** EXERCISE DETAILS **
Wherever "Compliance" occurs in the entries, copy the line that holds it.
** DATASET EXTRACT follows **
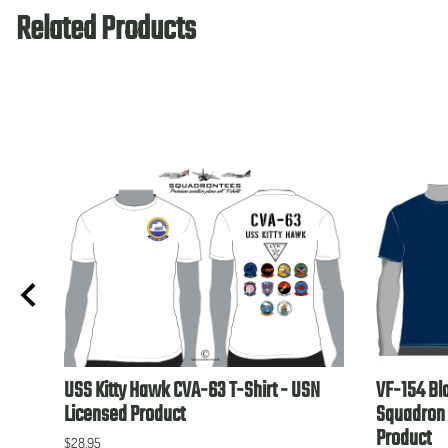
Related Products
USN
USS Kitty Hawk CVA-63 T-Shirt - USN
VF-154 Bl
Licensed Product
Squadron 
Product
$28.95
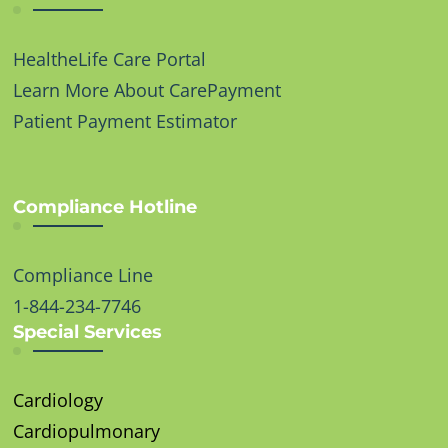
HealtheLife Care Portal
Learn More About CarePayment
Patient Payment Estimator
Compliance Hotline
Compliance Line
1-844-234-7746
Special Services
Cardiology
Cardiopulmonary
** End of DATASET EXTRACT **
** EXERCISE RESPONSE **
Compliance Hotline
Compliance Line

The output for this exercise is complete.